Arguments pertinents
Le jugement repose sur plusieurs éléments essentiels :
1. Irrecevabilité de la requête : Le tribunal a fondé son refus sur l'article R. 222-1 du code de justice administrative, notant que M. B... n'avait pas régularisé sa demande malgré une invitation à le faire. Le président du tribunal a précisé que les pièces jointes à la demande de M. B... ne respectaient pas les exigences de désignation selon l'article R. 414-3 du même code. La cour a observé que M. B... n'a pas contesté ce motif d'irrecevabilité de manière substantielle : "M. B... se borne à indiquer que 'le formalisme exigé par le tribunal administratif (...) est dans le cadre de cette instance régularisée’".
2. Confirmation de l'ordonnance : La cour a conclu qu'il n'était pas justifié d'annuler l'ordonnance attaquée, ajoutant que les conclusions de M. B... portant sur l'application de l'article 37 de la loi du 10 juillet 1991, concernant l'aide juridictionnelle, devaient également être rejetées.
Interprétations et citations légales
La décision s'appuie sur plusieurs articles du code de justice administrative :
- Code de justice administrative - Article R. 222-1 : Cet article permet au président des cours administratives d'annuler des requêtes manifestement irrecevables. La cour souligne que le président a agi dans son droit en rejetant la demande pour non-conformité des pièces.
- Code de justice administrative - Article R. 414-3 : Il stipule que les pièces jointes à une demande doivent être signalées par des signets désignant chaque document conformément à l’inventaire, que M. B... n'a pas respecté.

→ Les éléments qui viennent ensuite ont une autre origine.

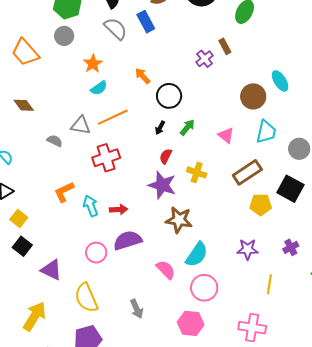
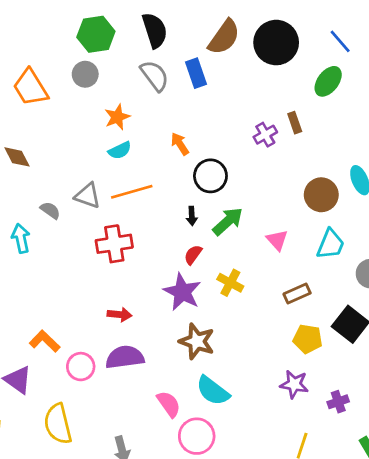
green arrow: (187, 127) -> (228, 221), size x1.4
black arrow: (160, 128) -> (192, 216), turned -40
brown rectangle: (247, 172) -> (297, 294), size x0.7
orange L-shape: (64, 192) -> (45, 341), moved, turned 60
cyan arrow: (91, 206) -> (21, 238), moved
purple star: (248, 249) -> (294, 384), moved
cyan semicircle: (197, 255) -> (213, 391), turned 84
pink circle: (204, 288) -> (197, 436), moved

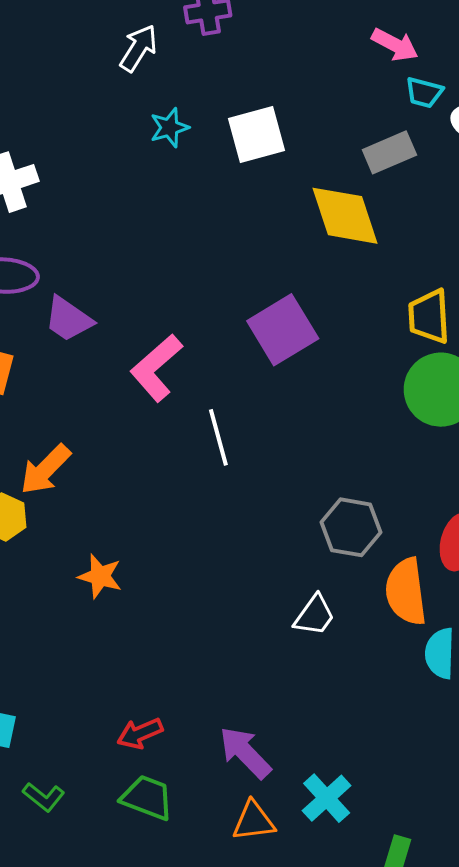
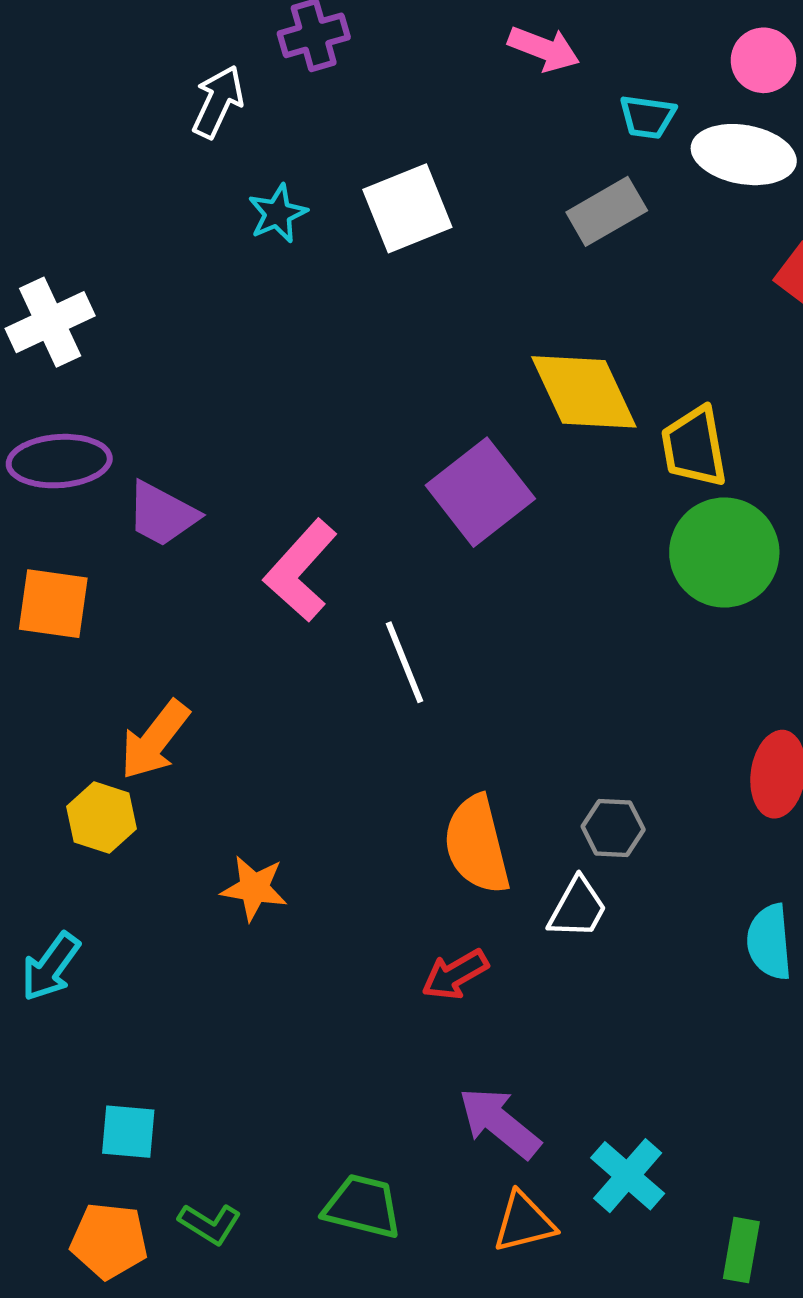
pink arrow: (395, 45) -> (544, 49), moved
yellow diamond: (345, 216) -> (584, 392), moved
gray hexagon: (351, 527) -> (613, 828), moved, size x0.7
orange semicircle: (406, 592) -> (477, 845), moved
red arrow: (140, 733) -> (455, 975), moved

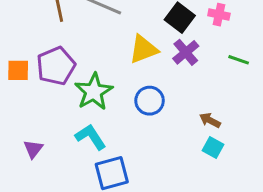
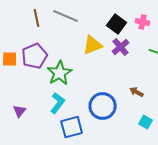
blue circle: (150, 101) -> (103, 106), moved, size x1.4
cyan L-shape: (91, 137) -> (58, 103), turned 70
cyan square: (213, 147) -> (146, 122), moved

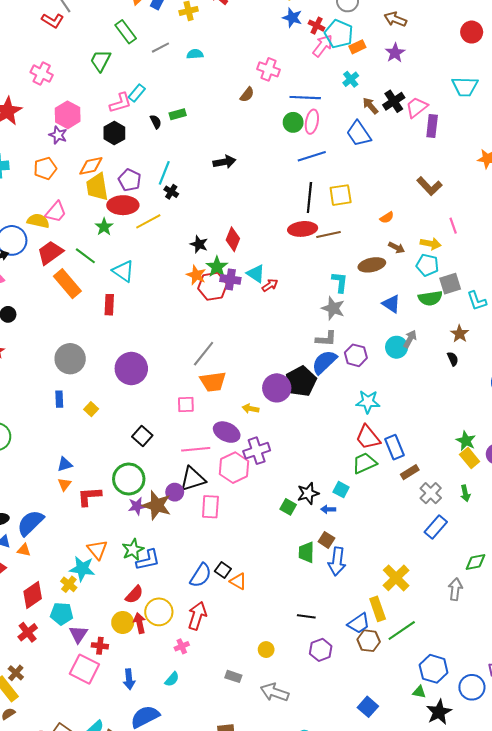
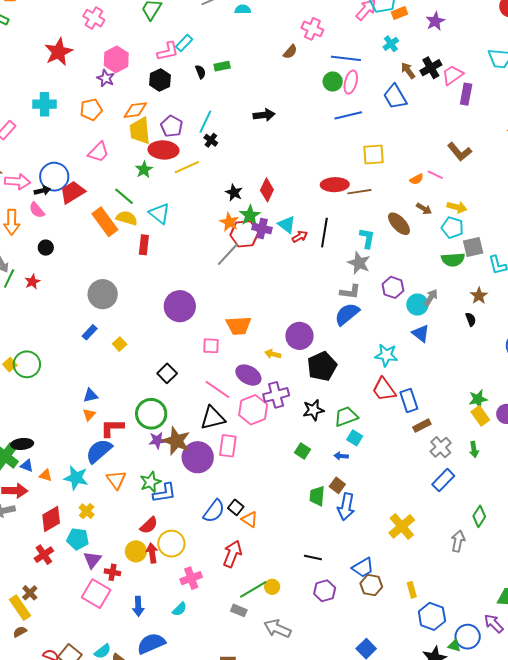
black line: (309, 198) -> (324, 233), moved
yellow semicircle: (38, 221) -> (127, 218), moved
pink line: (453, 226) -> (435, 175), moved, turned -49
red trapezoid: (50, 253) -> (73, 192), moved
brown ellipse: (372, 265) -> (399, 224), turned 55
blue triangle: (391, 304) -> (421, 333), moved
gray line: (204, 354) -> (228, 254), moved
purple hexagon: (356, 355) -> (393, 287), moved
purple circle: (131, 369) -> (180, 306), moved
black pentagon: (301, 381) -> (322, 366), moved
blue rectangle: (59, 399) -> (90, 332), turned 42
green star: (466, 441) -> (478, 399), turned 30
pink line: (196, 449) -> (217, 389), turned 36
green trapezoid: (364, 463) -> (346, 416), moved
purple circle: (175, 492) -> (198, 457), moved, size x1.8
black star: (308, 493) -> (313, 410), moved
blue semicircle: (30, 523) -> (99, 451), moved
green diamond: (475, 562) -> (479, 516), turned -50
cyan star: (82, 569) -> (76, 478), moved
yellow rectangle: (378, 609) -> (412, 590), moved, size x0.7
red arrow: (197, 616) -> (232, 554), moved
green line: (402, 631) -> (253, 589), moved
pink cross: (182, 646) -> (191, 578), size x1.5
green triangle: (419, 692) -> (454, 646), moved

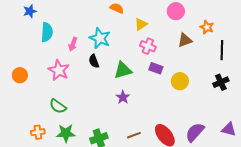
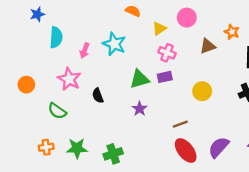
pink circle: (176, 11) -> (187, 18), moved
black semicircle: (94, 61) -> (98, 96), moved
purple rectangle: (156, 68) -> (165, 77), moved, turned -32
green semicircle: (58, 106) -> (57, 111), moved
brown line: (134, 135) -> (180, 124), moved

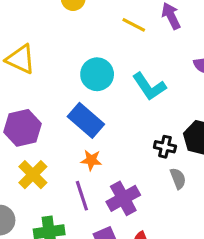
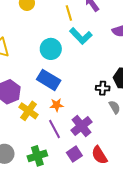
yellow line: (134, 25) -> (69, 13), turned 56
cyan L-shape: (149, 87) -> (81, 36), moved
yellow cross: (33, 175) -> (29, 111), moved

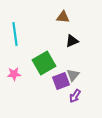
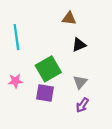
purple square: (61, 81) -> (45, 93), moved, turned 30

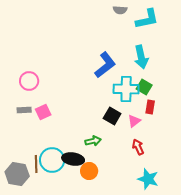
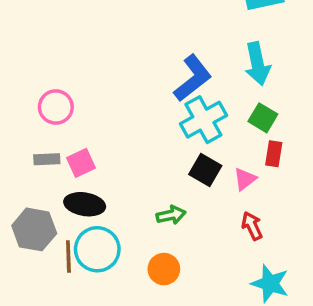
cyan cross: (126, 89) -> (203, 120), moved, turned -30
black ellipse: (73, 159) -> (85, 204), moved
gray hexagon: (17, 174) -> (34, 229), moved

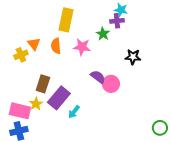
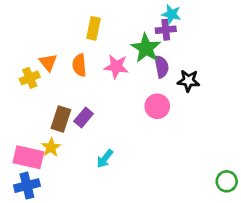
yellow rectangle: (66, 20) -> (93, 28), size x0.7
green star: (103, 34) -> (146, 48), size x1.5
purple semicircle: (98, 77) -> (161, 67), moved, turned 42
pink circle: (111, 84) -> (157, 106), moved
purple rectangle: (59, 98) -> (84, 118), moved, size x0.6

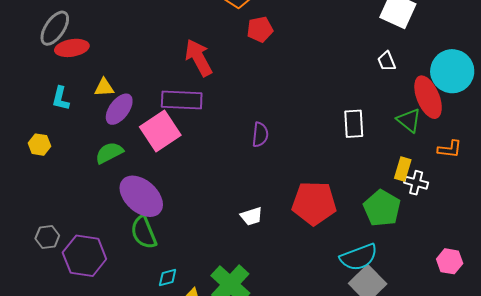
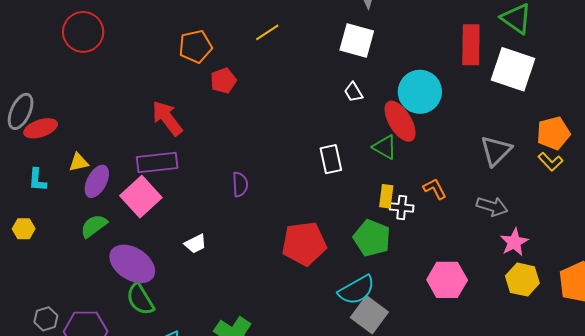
orange L-shape: (450, 149) -> (435, 189), moved, turned -115
white trapezoid: (251, 216) -> (195, 244), moved
pink hexagon: (450, 261) -> (447, 280), size x1.5

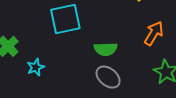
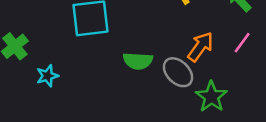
gray ellipse: (108, 77) -> (178, 72), moved

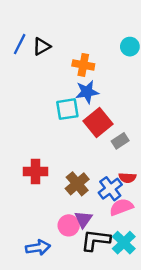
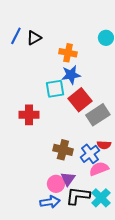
gray rectangle: (120, 141) -> (98, 115), size x1.6
red cross: (36, 172) -> (29, 115), moved
brown cross: (77, 184) -> (63, 150), turned -36
blue arrow: (38, 248) -> (50, 202), moved

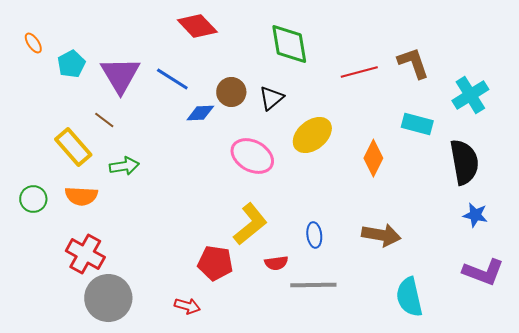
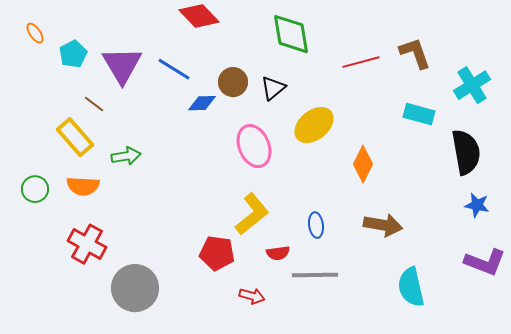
brown line: (104, 120) -> (94, 104), moved
pink ellipse: (252, 156) -> (254, 146), turned 39
orange diamond: (373, 158) -> (363, 164), moved
gray circle: (108, 298) -> (135, 288), moved
red arrow: (187, 306) -> (252, 296), moved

Ces dispositions montrent que le cadre légal impose des obligations formelles strictes aux requérants, et que la non-conformité peut mener à l'irrecevabilité des demandes. La décision rappelle ainsi aux parties l'importance du respect des procédures administratives en matière de contentieux.
En résumé, la cour a clairement affirmé que la rigueur et le formalisme des procédures judiciaires doivent être respectés, ce qui a conduit au rejet de la demande de M. B... sur la base de l'irrecevabilité.